**Stored data entries**.
= Beginning of Section =

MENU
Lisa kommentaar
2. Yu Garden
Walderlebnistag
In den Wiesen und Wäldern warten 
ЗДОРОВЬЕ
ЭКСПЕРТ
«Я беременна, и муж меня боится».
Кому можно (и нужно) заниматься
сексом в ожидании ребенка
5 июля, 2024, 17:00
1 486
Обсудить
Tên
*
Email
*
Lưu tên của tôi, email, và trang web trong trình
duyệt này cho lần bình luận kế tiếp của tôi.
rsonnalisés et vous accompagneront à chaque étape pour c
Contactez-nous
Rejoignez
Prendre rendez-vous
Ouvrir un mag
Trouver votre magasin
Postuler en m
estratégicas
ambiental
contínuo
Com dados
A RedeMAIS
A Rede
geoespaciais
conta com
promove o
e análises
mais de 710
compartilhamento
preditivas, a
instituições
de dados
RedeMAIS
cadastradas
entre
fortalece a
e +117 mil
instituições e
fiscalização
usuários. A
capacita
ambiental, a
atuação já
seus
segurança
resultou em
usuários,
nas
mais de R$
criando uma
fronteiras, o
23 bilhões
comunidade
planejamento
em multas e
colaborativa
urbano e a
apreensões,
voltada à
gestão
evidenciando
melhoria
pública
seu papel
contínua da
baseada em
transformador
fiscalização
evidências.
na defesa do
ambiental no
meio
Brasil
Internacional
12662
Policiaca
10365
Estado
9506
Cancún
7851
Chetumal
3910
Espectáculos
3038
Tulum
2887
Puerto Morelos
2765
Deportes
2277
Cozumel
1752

= End of Section =
= Beginning of Section =

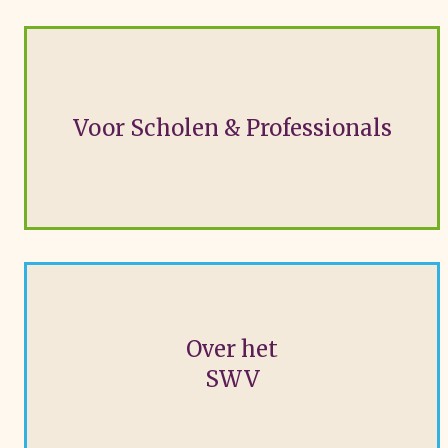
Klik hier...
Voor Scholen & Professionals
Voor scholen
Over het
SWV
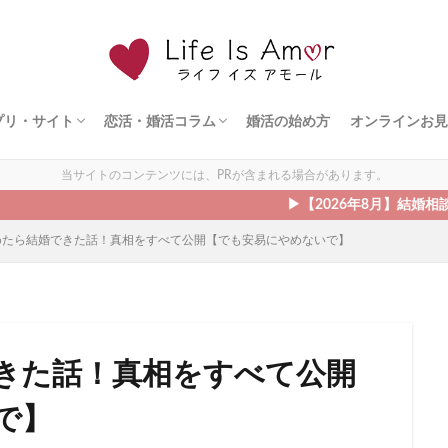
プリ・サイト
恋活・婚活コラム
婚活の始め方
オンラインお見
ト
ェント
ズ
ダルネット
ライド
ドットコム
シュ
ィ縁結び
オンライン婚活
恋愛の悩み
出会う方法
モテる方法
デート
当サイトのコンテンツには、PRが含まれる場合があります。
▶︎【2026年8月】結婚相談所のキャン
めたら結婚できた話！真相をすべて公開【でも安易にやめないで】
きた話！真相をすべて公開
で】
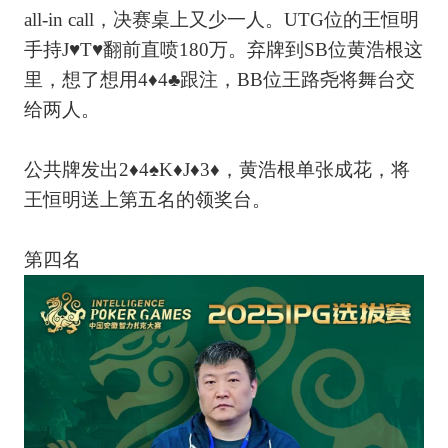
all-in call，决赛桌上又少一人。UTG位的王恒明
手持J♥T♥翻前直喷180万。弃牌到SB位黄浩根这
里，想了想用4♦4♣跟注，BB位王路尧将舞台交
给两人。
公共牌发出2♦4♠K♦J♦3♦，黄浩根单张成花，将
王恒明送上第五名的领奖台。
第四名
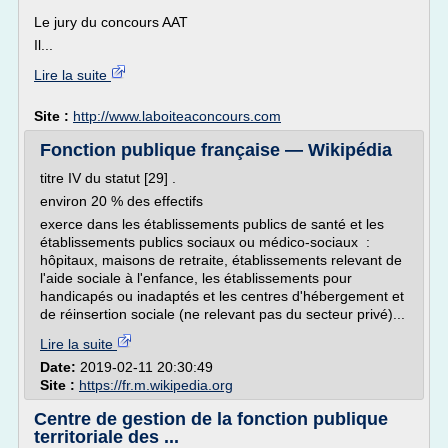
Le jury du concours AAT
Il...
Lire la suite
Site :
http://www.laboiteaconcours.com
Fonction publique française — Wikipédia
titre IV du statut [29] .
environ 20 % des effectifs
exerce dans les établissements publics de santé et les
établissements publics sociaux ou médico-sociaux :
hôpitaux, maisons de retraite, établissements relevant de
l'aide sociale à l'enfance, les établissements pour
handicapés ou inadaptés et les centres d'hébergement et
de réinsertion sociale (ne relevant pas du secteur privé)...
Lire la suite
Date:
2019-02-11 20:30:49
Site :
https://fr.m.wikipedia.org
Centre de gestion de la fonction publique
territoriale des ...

= End of Section =
= Beginning of Section =

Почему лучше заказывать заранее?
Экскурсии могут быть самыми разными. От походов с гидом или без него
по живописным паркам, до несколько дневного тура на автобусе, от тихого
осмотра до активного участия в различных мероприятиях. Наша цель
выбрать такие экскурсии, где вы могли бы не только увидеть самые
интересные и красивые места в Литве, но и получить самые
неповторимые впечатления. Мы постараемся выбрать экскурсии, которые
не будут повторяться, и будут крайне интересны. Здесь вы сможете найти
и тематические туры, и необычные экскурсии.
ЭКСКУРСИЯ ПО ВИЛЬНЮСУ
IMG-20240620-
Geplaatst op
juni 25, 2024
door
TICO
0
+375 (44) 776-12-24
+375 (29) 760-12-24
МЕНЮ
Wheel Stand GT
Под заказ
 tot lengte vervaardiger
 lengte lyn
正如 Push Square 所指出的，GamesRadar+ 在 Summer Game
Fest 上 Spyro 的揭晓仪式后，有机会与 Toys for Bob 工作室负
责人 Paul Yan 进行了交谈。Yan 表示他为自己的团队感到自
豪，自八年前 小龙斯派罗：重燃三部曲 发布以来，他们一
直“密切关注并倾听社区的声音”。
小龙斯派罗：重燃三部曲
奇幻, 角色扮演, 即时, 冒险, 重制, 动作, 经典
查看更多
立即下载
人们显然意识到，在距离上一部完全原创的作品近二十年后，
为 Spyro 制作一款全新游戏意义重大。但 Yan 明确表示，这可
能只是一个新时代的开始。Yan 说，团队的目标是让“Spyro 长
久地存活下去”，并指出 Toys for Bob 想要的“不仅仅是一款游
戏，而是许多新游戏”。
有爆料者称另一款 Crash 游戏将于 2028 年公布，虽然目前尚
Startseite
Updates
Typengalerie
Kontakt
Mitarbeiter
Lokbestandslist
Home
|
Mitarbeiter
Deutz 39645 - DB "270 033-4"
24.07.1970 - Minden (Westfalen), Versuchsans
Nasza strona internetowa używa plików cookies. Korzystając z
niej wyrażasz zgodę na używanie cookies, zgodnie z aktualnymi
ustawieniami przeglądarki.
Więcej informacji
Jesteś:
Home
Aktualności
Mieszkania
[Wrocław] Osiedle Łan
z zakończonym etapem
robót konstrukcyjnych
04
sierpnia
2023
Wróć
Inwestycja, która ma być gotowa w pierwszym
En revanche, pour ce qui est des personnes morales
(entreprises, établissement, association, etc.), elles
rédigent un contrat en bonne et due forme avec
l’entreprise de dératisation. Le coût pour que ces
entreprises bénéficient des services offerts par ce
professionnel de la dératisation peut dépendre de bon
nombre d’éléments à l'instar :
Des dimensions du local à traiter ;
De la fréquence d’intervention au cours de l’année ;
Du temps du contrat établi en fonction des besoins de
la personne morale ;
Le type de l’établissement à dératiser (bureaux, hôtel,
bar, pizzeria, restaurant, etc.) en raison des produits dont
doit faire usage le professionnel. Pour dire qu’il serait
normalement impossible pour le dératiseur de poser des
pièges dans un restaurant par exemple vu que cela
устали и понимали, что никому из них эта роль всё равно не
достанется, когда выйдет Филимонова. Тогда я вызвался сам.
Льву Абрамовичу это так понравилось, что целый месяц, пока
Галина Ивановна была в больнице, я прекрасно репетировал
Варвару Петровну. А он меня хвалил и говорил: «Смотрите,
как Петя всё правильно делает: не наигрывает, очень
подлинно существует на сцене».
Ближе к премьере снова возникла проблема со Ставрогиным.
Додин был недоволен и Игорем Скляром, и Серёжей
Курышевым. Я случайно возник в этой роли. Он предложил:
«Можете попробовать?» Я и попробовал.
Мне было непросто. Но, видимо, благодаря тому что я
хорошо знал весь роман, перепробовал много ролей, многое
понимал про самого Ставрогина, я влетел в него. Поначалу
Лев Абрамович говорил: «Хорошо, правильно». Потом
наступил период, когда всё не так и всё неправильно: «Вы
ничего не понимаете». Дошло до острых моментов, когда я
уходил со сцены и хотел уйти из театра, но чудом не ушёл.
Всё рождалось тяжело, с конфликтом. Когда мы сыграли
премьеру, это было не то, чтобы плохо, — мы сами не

= End of Section =

Among the entries above, the line containing "Le type de l’établissement", the line containing "Додин был недоволен", and all lines between them are to be restated word for word; nothing else belongs in the reply.

**Task output**.
Le type de l’établissement à dératiser (bureaux, hôtel,
bar, pizzeria, restaurant, etc.) en raison des produits dont
doit faire usage le professionnel. Pour dire qu’il serait
normalement impossible pour le dératiseur de poser des
pièges dans un restaurant par exemple vu que cela
устали и понимали, что никому из них эта роль всё равно не
достанется, когда выйдет Филимонова. Тогда я вызвался сам.
Льву Абрамовичу это так понравилось, что целый месяц, пока
Галина Ивановна была в больнице, я прекрасно репетировал
Варвару Петровну. А он меня хвалил и говорил: «Смотрите,
как Петя всё правильно делает: не наигрывает, очень
подлинно существует на сцене».
Ближе к премьере снова возникла проблема со Ставрогиным.
Додин был недоволен и Игорем Скляром, и Серёжей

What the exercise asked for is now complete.